Bounding box prediction data:
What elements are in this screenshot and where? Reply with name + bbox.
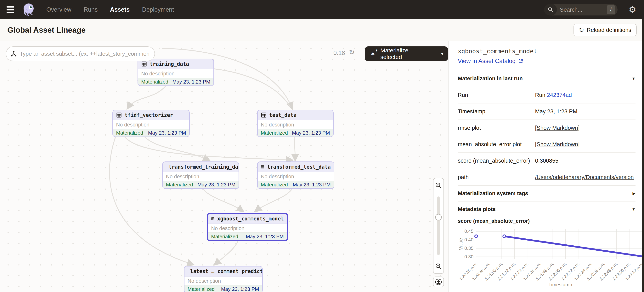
y-tick-label: 0.40: [464, 237, 474, 242]
chevron-right-icon[interactable]: ▶: [632, 191, 636, 196]
asset-node-title: latest_…_comment_predictions: [190, 268, 263, 274]
metadata-row-rmse-plot: rmse plot[Show Markdown]: [458, 120, 636, 136]
asset-node-header: transformed_test_data: [258, 162, 334, 172]
metadata-value: 0.300855: [535, 158, 636, 164]
table-icon: [261, 112, 266, 118]
dagster-logo[interactable]: [21, 2, 36, 18]
lineage-edge: [255, 186, 294, 211]
materialized-status: Materialized: [116, 130, 143, 136]
materialized-timestamp: May 23, 1:23 PM: [292, 130, 330, 136]
metadata-key: score (mean_absolute_error): [458, 158, 535, 164]
refresh-icon: ↻: [579, 27, 584, 33]
asset-node-footer: MaterializedMay 23, 1:23 PM: [113, 129, 189, 137]
sparkle-icon: ✶✶: [370, 50, 377, 58]
asset-node-title: transformed_test_data: [267, 164, 331, 170]
refresh-graph-icon[interactable]: ↻: [349, 49, 355, 56]
nav-link-assets[interactable]: Assets: [110, 6, 130, 13]
asset-node-footer: MaterializedMay 23, 1:23 PM: [163, 181, 238, 188]
lineage-edge: [143, 135, 209, 160]
materialized-status: Materialized: [166, 182, 193, 188]
nav-link-deployment[interactable]: Deployment: [142, 6, 174, 13]
asset-node-test_data[interactable]: test_dataNo descriptionMaterializedMay 2…: [257, 110, 334, 137]
nav-link-runs[interactable]: Runs: [84, 6, 98, 13]
metadata-text: Run: [535, 92, 547, 98]
materialized-status: Materialized: [188, 286, 214, 292]
search-shortcut-badge: /: [607, 5, 615, 14]
refresh-timer: 0:18: [334, 50, 345, 57]
search-icon: [544, 4, 557, 16]
view-in-asset-catalog-link[interactable]: View in Asset Catalog: [458, 58, 636, 65]
y-axis-label: Value: [458, 238, 464, 250]
metadata-row-run: RunRun 242374ad: [458, 87, 636, 103]
nav-link-overview[interactable]: Overview: [46, 6, 71, 13]
external-link-icon: [518, 58, 523, 64]
asset-node-footer: MaterializedMay 23, 1:23 PM: [208, 232, 287, 240]
download-graph-button[interactable]: [433, 276, 444, 287]
asset-node-latest_comment_predictions[interactable]: latest_…_comment_predictionsNo descripti…: [184, 266, 263, 292]
section-materialization-last-run[interactable]: Materialization in last run ▼: [458, 70, 636, 82]
materialize-selected-button[interactable]: ✶✶ Materialize selected: [365, 46, 436, 61]
metadata-link[interactable]: 242374ad: [547, 92, 572, 98]
asset-node-xgboost_comments_model[interactable]: xgboost_comments_modelNo descriptionMate…: [207, 213, 288, 241]
section-metadata-plots[interactable]: Metadata plots ▼: [458, 201, 636, 217]
asset-node-training_data[interactable]: training_dataNo descriptionMaterializedM…: [138, 59, 214, 86]
metadata-key: Run: [458, 92, 535, 98]
asset-node-transformed_training_data[interactable]: transformed_training_dataNo descriptionM…: [162, 161, 239, 189]
metadata-value: [Show Markdown]: [535, 141, 636, 148]
gear-icon[interactable]: ⚙: [629, 6, 636, 14]
materialized-status: Materialized: [141, 79, 168, 85]
page-title: Global Asset Lineage: [7, 26, 86, 35]
asset-node-description: No description: [258, 120, 333, 129]
metadata-action[interactable]: /Users/odetteharary/Documents/version: [535, 174, 634, 180]
zoom-slider-handle[interactable]: [435, 214, 442, 220]
asset-node-description: No description: [184, 276, 262, 285]
menu-icon[interactable]: [6, 6, 16, 14]
asset-node-tfidf_vectorizer[interactable]: tfidf_vectorizerNo descriptionMaterializ…: [112, 110, 190, 137]
zoom-controls: [433, 178, 444, 274]
table-icon: [141, 61, 147, 67]
asset-node-title: training_data: [150, 61, 189, 67]
metadata-text: May 23, 1:23 PM: [535, 108, 577, 115]
asset-filter-bar: [6, 46, 155, 61]
table-icon: [261, 164, 264, 170]
asset-node-footer: MaterializedMay 23, 1:23 PM: [138, 78, 214, 86]
lineage-edge: [202, 186, 243, 211]
chevron-down-icon[interactable]: ▼: [632, 76, 636, 81]
asset-node-title: xgboost_comments_model: [217, 216, 284, 222]
lineage-graph-canvas[interactable]: training_dataNo descriptionMaterializedM…: [0, 41, 448, 292]
metadata-key: mean_absolute_error plot: [458, 141, 535, 148]
metadata-action[interactable]: [Show Markdown]: [535, 141, 580, 147]
metadata-plot-title: score (mean_absolute_error): [458, 218, 636, 224]
metadata-row-timestamp: TimestampMay 23, 1:23 PM: [458, 103, 636, 120]
asset-details-panel: xgboost_comments_model View in Asset Cat…: [448, 41, 644, 292]
section-system-tags[interactable]: Materialization system tags ▶: [458, 185, 636, 201]
materialized-status: Materialized: [261, 130, 288, 136]
zoom-in-button[interactable]: [434, 178, 444, 193]
asset-node-description: No description: [258, 172, 334, 181]
metadata-row-path: path/Users/odetteharary/Documents/versio…: [458, 169, 636, 185]
asset-node-footer: MaterializedMay 23, 1:23 PM: [258, 129, 333, 137]
zoom-slider-track: [437, 196, 440, 255]
asset-node-title: tfidf_vectorizer: [124, 112, 173, 118]
search-input[interactable]: Search... /: [544, 4, 618, 16]
metadata-value: Run 242374ad: [535, 92, 636, 98]
metadata-action[interactable]: [Show Markdown]: [535, 125, 580, 131]
materialize-dropdown-caret[interactable]: ▾: [436, 46, 448, 61]
section-label: Materialization system tags: [458, 190, 528, 196]
selected-asset-name: xgboost_comments_model: [458, 48, 636, 55]
lineage-edge: [110, 136, 193, 264]
page-header: Global Asset Lineage ↻ Reload definition…: [0, 19, 644, 41]
table-icon: [116, 112, 122, 118]
chevron-down-icon[interactable]: ▼: [632, 207, 636, 211]
asset-graph-icon: [10, 51, 17, 57]
section-label: Materialization in last run: [458, 75, 523, 82]
asset-node-title: transformed_training_data: [169, 164, 239, 170]
asset-subset-input[interactable]: [20, 51, 150, 57]
zoom-slider[interactable]: [434, 193, 444, 259]
metadata-row-score-mean-absolute-error-: score (mean_absolute_error)0.300855: [458, 152, 636, 169]
reload-definitions-button[interactable]: ↻ Reload definitions: [574, 24, 637, 36]
materialize-selected-label: Materialize selected: [380, 47, 430, 60]
zoom-out-button[interactable]: [434, 259, 444, 273]
asset-node-transformed_test_data[interactable]: transformed_test_dataNo descriptionMater…: [257, 161, 334, 189]
asset-node-description: No description: [138, 69, 214, 78]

▶ What you should do:
Reproduce each entry verbatim, excluding any embedded images.

▶ Completed exercise:
What elements are in this screenshot and where? Reply with name + bbox.
y-tick-label: 0.40: [464, 237, 474, 242]
chevron-right-icon[interactable]: ▶: [632, 191, 636, 196]
asset-node-title: latest_…_comment_predictions: [190, 268, 263, 274]
metadata-row-rmse-plot: rmse plot[Show Markdown]: [458, 120, 636, 136]
asset-node-header: transformed_test_data: [258, 162, 334, 172]
metadata-value: 0.300855: [535, 158, 636, 164]
table-icon: [261, 112, 266, 118]
dagster-logo[interactable]: [21, 2, 36, 18]
lineage-edge: [255, 186, 294, 211]
materialized-status: Materialized: [116, 130, 143, 136]
materialized-timestamp: May 23, 1:23 PM: [292, 130, 330, 136]
metadata-key: score (mean_absolute_error): [458, 158, 535, 164]
refresh-icon: ↻: [579, 27, 584, 33]
asset-node-footer: MaterializedMay 23, 1:23 PM: [113, 129, 189, 137]
sparkle-icon: ✶✶: [370, 50, 377, 58]
asset-node-title: transformed_test_data: [267, 164, 331, 170]
refresh-graph-icon[interactable]: ↻: [349, 49, 355, 56]
nav-link-assets[interactable]: Assets: [110, 6, 130, 13]
asset-node-footer: MaterializedMay 23, 1:23 PM: [163, 181, 238, 188]
lineage-edge: [143, 135, 209, 160]
materialized-status: Materialized: [166, 182, 193, 188]
nav-link-deployment[interactable]: Deployment: [142, 6, 174, 13]
asset-node-test_data[interactable]: test_dataNo descriptionMaterializedMay 2…: [257, 110, 334, 137]
nav-link-runs[interactable]: Runs: [84, 6, 98, 13]
metadata-text: Run: [535, 92, 547, 98]
materialized-status: Materialized: [188, 286, 214, 292]
search-shortcut-badge: /: [607, 5, 615, 14]
refresh-timer: 0:18: [334, 50, 345, 57]
search-icon: [544, 4, 557, 16]
view-in-asset-catalog-link[interactable]: View in Asset Catalog: [458, 58, 636, 65]
y-axis-label: Value: [458, 238, 464, 250]
metadata-row-run: RunRun 242374ad: [458, 87, 636, 103]
nav-link-overview[interactable]: Overview: [46, 6, 71, 13]
external-link-icon: [518, 58, 523, 64]
asset-node-footer: MaterializedMay 23, 1:23 PM: [208, 232, 287, 240]
download-graph-button[interactable]: [433, 276, 444, 287]
asset-node-latest_comment_predictions[interactable]: latest_…_comment_predictionsNo descripti…: [184, 266, 263, 292]
section-materialization-last-run[interactable]: Materialization in last run ▼: [458, 70, 636, 82]
materialize-selected-button[interactable]: ✶✶ Materialize selected: [365, 46, 436, 61]
metadata-link[interactable]: 242374ad: [547, 92, 572, 98]
asset-node-xgboost_comments_model[interactable]: xgboost_comments_modelNo descriptionMate…: [207, 213, 288, 241]
section-metadata-plots[interactable]: Metadata plots ▼: [458, 201, 636, 217]
asset-node-training_data[interactable]: training_dataNo descriptionMaterializedM…: [138, 59, 214, 86]
metadata-key: Run: [458, 92, 535, 98]
asset-node-transformed_training_data[interactable]: transformed_training_dataNo descriptionM…: [162, 161, 239, 189]
metadata-value: [Show Markdown]: [535, 141, 636, 148]
gear-icon[interactable]: ⚙: [629, 6, 636, 14]
materialized-status: Materialized: [141, 79, 168, 85]
page-title: Global Asset Lineage: [7, 26, 86, 35]
asset-node-description: No description: [258, 120, 333, 129]
metadata-action[interactable]: /Users/odetteharary/Documents/version: [535, 174, 634, 180]
zoom-slider-handle[interactable]: [435, 214, 442, 220]
asset-node-description: No description: [184, 276, 262, 285]
menu-icon[interactable]: [6, 6, 16, 14]
asset-node-tfidf_vectorizer[interactable]: tfidf_vectorizerNo descriptionMaterializ…: [112, 110, 190, 137]
zoom-controls: [433, 178, 444, 274]
table-icon: [141, 61, 147, 67]
asset-node-title: training_data: [150, 61, 189, 67]
metadata-text: May 23, 1:23 PM: [535, 108, 577, 115]
asset-filter-bar: [6, 46, 155, 61]
table-icon: [261, 164, 264, 170]
asset-node-footer: MaterializedMay 23, 1:23 PM: [138, 78, 214, 86]
lineage-edge: [202, 186, 243, 211]
chevron-down-icon[interactable]: ▼: [632, 76, 636, 81]
asset-node-title: xgboost_comments_model: [217, 216, 284, 222]
lineage-graph-canvas[interactable]: training_dataNo descriptionMaterializedM…: [0, 41, 448, 292]
metadata-key: mean_absolute_error plot: [458, 141, 535, 148]
metadata-action[interactable]: [Show Markdown]: [535, 141, 580, 147]
metadata-plot-title: score (mean_absolute_error): [458, 218, 636, 224]
metadata-row-timestamp: TimestampMay 23, 1:23 PM: [458, 103, 636, 120]
asset-details-panel: xgboost_comments_model View in Asset Cat…: [448, 41, 644, 292]
section-system-tags[interactable]: Materialization system tags ▶: [458, 185, 636, 201]
materialized-status: Materialized: [261, 130, 288, 136]
zoom-in-button[interactable]: [434, 178, 444, 193]
asset-node-description: No description: [258, 172, 334, 181]
metadata-row-path: path/Users/odetteharary/Documents/versio…: [458, 169, 636, 185]
asset-node-footer: MaterializedMay 23, 1:23 PM: [258, 129, 333, 137]
zoom-slider-track: [437, 196, 440, 255]
asset-node-title: tfidf_vectorizer: [124, 112, 173, 118]
search-input[interactable]: Search... /: [544, 4, 618, 16]
metadata-value: Run 242374ad: [535, 92, 636, 98]
metadata-action[interactable]: [Show Markdown]: [535, 125, 580, 131]
materialize-dropdown-caret[interactable]: ▾: [436, 46, 448, 61]
section-label: Materialization system tags: [458, 190, 528, 196]
selected-asset-name: xgboost_comments_model: [458, 48, 636, 55]
lineage-edge: [110, 136, 193, 264]
page-header: Global Asset Lineage ↻ Reload definition…: [0, 19, 644, 41]
table-icon: [116, 112, 122, 118]
chevron-down-icon[interactable]: ▼: [632, 207, 636, 211]
asset-graph-icon: [10, 51, 17, 57]
section-label: Materialization in last run: [458, 75, 523, 82]
asset-node-title: transformed_training_data: [169, 164, 239, 170]
asset-subset-input[interactable]: [20, 51, 150, 57]
zoom-slider[interactable]: [434, 193, 444, 259]
metadata-row-score-mean-absolute-error-: score (mean_absolute_error)0.300855: [458, 152, 636, 169]
reload-definitions-button[interactable]: ↻ Reload definitions: [574, 24, 637, 36]
materialize-selected-label: Materialize selected: [380, 47, 430, 60]
zoom-out-button[interactable]: [434, 259, 444, 273]
asset-node-transformed_test_data[interactable]: transformed_test_dataNo descriptionMater…: [257, 161, 334, 189]
asset-node-description: No description: [138, 69, 214, 78]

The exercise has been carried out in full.